Flexible price points will also be a way developers of the future find success, said Weisenburger. A developer that can offer studios in addition to the large, multi-room units can capitalize on an underserved portion of the seniors housing market.
“We can develop the high-end communities, and we do a very good job at that, but the middle-market is more challenging,” said Weisenburger. “There is not a model any of us are developing that’s truly affordable to a lot of the market.”
Overdevelopment Concerns Breed Caution
Blumenthal noted the high rate of development in the seniors housing industry, and asked the panelists the impact of so much new product coming on line. According to the National Investment Center for Seniors Housing & Care (NIC), construction as a percentage of existing inventory increased 50 basis points from second-quarter 2015 to second-quarter 2016.
“Inventory grew 2.3 percent in the second quarter of 2016. Construction is about 6 percent of existing inventory, and even higher for assisted living,” noted Blumenthal. “How is this cycle different from previous ones?”
Before the Great Recession, development was driven by “euphoria” over the returns the industry was seeing, said Hutchinson. The current cycle is instead reacting to demand that supply was not yet meeting, which is a more stable way to develop.
“Just now we’re starting to get through the pent-up demand, and we’re wondering if we’re overbuilding or did it right this time,” said Hutchinson. “Those cards remain to be seen.”
Although overdevelopment is a concern, more cautious underwriting from lenders has helped restrain it, said Turner who suggested lenders in the space are both “smarter and more sophisticated” than in the past.
“The lending community is keeping what would otherwise be a major push in check,” agreed Spiegel. “They’re the first ones tapping the brakes as we look at potential oversaturation in certain markets.”
Turner warned that many of the newcomers to the seniors housing industry are doing so based on an exaggerated demographic phenomenon.
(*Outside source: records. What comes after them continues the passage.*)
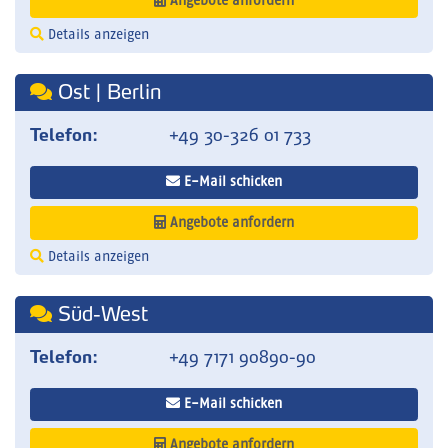
Angebote anfordern
Details anzeigen
Ost | Berlin
Telefon:
+49 30-326 01 733
E-Mail schicken
Angebote anfordern
Details anzeigen
Süd-West
Telefon:
+49 7171 90890-90
E-Mail schicken
Angebote anfordern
The so-called “silver tsunami” of Baby Boomers turning retirement age is often used to convince developers to enter the space, but those seniors are still about 15 years from considering seniors housing, which has an average age of 85, said Turner.
“People are getting into this industry based on the fallacy of all these seniors coming right around the corner,” said Turner. “Well, it’s still going to be another few building cycles before that happens.”
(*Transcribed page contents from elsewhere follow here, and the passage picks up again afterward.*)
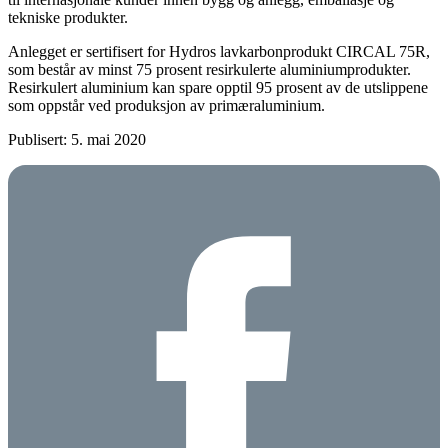
tekniske produkter.
Anlegget er sertifisert for Hydros lavkarbonprodukt CIRCAL 75R,
som består av minst 75 prosent resirkulerte aluminiumprodukter.
Resirkulert aluminium kan spare opptil 95 prosent av de utslippene
som oppstår ved produksjon av primæraluminium.
Publisert: 5. mai 2020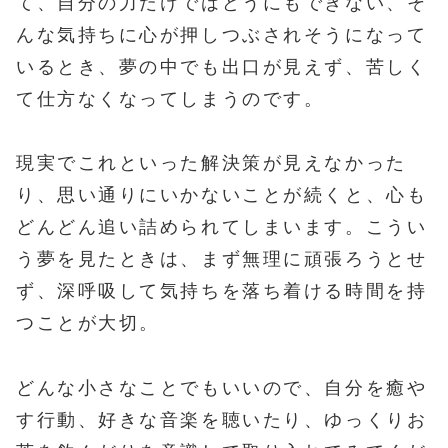
て、自分の力だけではどうにもできない、そ
んな気持ちに心が押しつぶされそうになって
いるとき、夢の中でも出口が見えず、苦しく
て仕方なくなってしまうのです。
現実でこれといった解決策が見えなかった
り、思い通りにいかないことが続くと、心も
どんどん追い詰められてしまいます。こうい
う夢を見たときは、まず無理に頑張ろうとせ
ず、深呼吸して気持ちを落ち着ける時間を持
つことが大切。
どんな小さなことでもいいので、自分を癒や
す行動、好きな音楽を聴いたり、ゆっくりお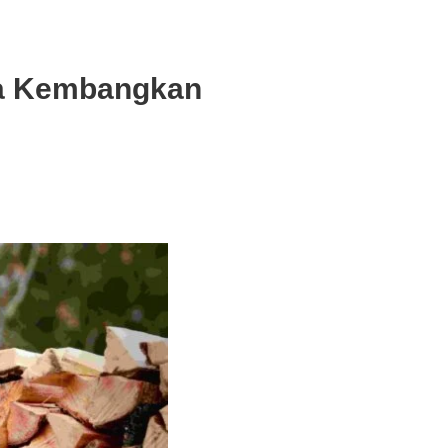
ta Kembangkan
Be Smart About Development
After record-setting pricing and deal volume for seniors housing acquisitions in 2014 and 2015, the market has settled down a bit. As a result, many real estate owners are switching from the acquisitions mode to development mode.
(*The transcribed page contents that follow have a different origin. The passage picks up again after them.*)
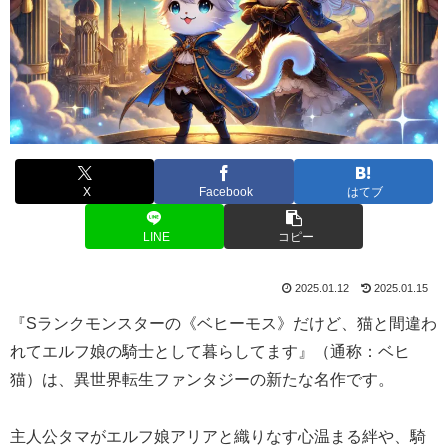
X
Facebook
はてブ
LINE
コピー
2025.01.12
2025.01.15
『Sランクモンスターの《ベヒーモス》だけど、猫と間違わ
れてエルフ娘の騎士として暮らしてます』（通称：ベヒ
猫）は、異世界転生ファンタジーの新たな名作です。
主人公タマがエルフ娘アリアと織りなす心温まる絆や、騎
“There aren’t as many great portfolios out there right now. That’s why we have an aggressive development pipeline,” said Welltower’s Weisenburger. “That’s the way we’re going to find those Class A assets. At this point it makes more sense to develop than acquire.”
Development is tricky in its own right, especially when overdevelopment is a concern. But smart approach to a market can result in a successful community. Success means looking at a lot of factors, though.
Discovery’s Hutchinson suggested looking more at the “depth” of a market, rather than the size of a market. In other words, the amount of wealth and the penetration rate of seniors housing in a particular market is more important than the raw number of seniors there.
NHI’s Pascoe said that a big factor is not incoming competition necessarily, but beating that competition to market.
“If you’re the first to open, that’s much different than third or fourth,” said Pascoe. “If you can get into the market, get your lease-up going and build a base ahead of the competition’s arrival, that’s a key indicator for success.”